Please show every line in the entries below that includes the word "input".

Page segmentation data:

= = = = =

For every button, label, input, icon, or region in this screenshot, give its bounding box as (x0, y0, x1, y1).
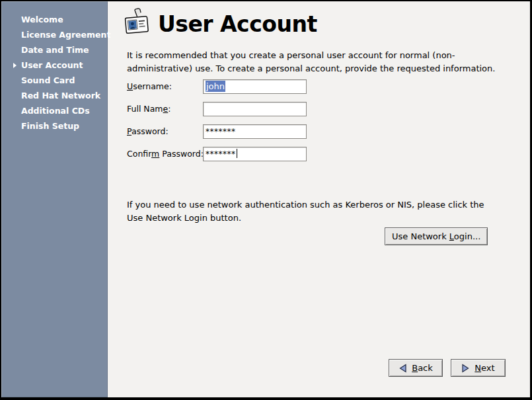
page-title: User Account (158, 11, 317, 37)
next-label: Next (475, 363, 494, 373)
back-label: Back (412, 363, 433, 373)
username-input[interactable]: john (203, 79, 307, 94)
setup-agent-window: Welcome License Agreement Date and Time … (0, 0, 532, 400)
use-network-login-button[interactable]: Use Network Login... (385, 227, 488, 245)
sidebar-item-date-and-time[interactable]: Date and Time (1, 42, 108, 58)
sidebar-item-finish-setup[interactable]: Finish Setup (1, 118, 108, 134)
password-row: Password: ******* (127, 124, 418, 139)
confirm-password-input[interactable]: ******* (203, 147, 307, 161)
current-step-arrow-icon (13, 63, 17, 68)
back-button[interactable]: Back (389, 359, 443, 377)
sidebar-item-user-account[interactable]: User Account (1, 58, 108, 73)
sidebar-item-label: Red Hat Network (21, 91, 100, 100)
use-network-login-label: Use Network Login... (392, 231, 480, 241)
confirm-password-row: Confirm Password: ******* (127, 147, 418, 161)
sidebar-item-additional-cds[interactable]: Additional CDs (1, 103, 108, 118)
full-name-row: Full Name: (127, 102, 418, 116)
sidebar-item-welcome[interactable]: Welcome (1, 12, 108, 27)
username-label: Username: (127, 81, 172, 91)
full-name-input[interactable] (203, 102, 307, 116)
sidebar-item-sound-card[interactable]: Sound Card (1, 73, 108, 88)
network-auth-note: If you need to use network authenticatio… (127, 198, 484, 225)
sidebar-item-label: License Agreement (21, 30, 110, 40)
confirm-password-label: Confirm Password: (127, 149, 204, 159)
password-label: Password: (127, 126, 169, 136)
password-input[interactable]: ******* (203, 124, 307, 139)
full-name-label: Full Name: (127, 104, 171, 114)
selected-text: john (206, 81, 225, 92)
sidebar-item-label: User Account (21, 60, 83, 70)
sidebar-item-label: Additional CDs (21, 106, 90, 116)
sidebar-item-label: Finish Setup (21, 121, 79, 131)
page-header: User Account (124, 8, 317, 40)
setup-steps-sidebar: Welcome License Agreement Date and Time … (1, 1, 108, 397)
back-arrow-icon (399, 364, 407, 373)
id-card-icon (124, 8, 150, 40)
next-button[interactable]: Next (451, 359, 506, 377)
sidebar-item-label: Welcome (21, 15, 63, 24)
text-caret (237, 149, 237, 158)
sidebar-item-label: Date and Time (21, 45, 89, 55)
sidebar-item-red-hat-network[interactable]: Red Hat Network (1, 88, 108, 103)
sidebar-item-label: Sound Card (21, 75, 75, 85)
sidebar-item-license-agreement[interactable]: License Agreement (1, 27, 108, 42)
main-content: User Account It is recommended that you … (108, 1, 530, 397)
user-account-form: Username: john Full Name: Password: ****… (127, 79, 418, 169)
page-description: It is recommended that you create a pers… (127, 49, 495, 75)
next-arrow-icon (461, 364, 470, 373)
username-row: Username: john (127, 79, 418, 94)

= = = = =

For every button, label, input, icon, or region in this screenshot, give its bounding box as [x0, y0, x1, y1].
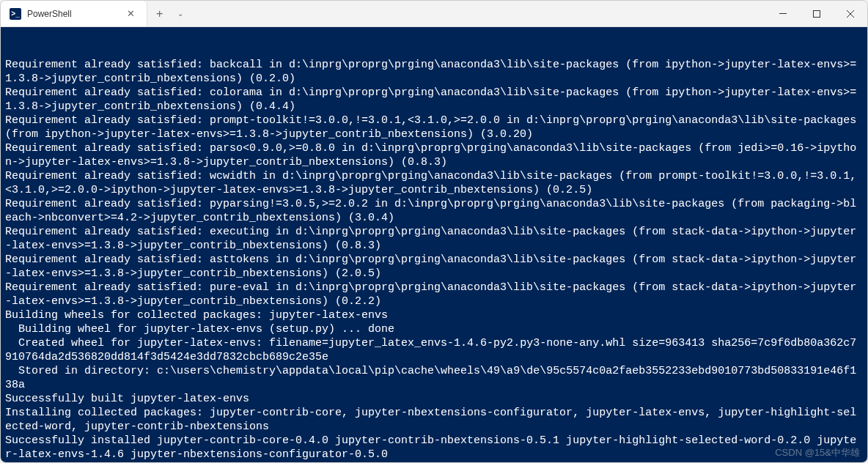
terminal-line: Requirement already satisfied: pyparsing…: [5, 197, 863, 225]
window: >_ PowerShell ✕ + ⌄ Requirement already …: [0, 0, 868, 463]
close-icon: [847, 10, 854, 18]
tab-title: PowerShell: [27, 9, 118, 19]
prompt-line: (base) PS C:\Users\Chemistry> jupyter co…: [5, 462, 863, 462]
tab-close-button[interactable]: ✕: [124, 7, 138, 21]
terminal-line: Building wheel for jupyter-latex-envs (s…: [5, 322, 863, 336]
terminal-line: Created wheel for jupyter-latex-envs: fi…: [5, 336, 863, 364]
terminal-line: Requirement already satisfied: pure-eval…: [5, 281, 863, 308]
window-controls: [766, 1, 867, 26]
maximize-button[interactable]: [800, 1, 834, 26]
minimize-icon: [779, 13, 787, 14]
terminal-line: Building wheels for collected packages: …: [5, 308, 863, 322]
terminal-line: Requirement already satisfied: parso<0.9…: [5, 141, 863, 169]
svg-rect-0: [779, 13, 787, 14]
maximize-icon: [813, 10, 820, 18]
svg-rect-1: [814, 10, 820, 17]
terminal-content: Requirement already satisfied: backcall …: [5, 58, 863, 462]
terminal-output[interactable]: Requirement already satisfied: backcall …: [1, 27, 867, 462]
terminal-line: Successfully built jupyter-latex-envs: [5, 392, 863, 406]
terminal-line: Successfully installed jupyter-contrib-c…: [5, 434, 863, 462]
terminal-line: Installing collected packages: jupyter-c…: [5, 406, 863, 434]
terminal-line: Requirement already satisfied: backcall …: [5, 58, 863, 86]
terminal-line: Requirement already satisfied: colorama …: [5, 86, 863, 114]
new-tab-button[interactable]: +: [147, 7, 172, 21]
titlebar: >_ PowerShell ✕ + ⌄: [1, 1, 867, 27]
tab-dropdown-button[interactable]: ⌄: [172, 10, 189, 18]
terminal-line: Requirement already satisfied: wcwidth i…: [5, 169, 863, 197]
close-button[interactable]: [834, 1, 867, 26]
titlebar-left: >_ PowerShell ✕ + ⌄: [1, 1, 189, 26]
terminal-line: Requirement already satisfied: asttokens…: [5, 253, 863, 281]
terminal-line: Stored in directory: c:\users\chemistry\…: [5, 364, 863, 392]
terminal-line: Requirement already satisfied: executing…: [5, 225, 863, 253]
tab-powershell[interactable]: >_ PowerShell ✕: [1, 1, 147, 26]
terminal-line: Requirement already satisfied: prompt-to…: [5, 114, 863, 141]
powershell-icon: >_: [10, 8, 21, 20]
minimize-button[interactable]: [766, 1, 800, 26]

= = = = =

» **EXERCISE ANSWER**:
For every button, label, input, icon, or region in this screenshot, give its bounding box as (x0, y0, x1, y1).
username-input[interactable]: john (203, 79, 307, 94)
confirm-password-input[interactable]: ******* (203, 147, 307, 161)
full-name-input[interactable] (203, 102, 307, 116)
password-input[interactable]: ******* (203, 124, 307, 139)
For every button, label, input, icon, or region in this screenshot, give its bounding box as [x0, y0, x1, y1].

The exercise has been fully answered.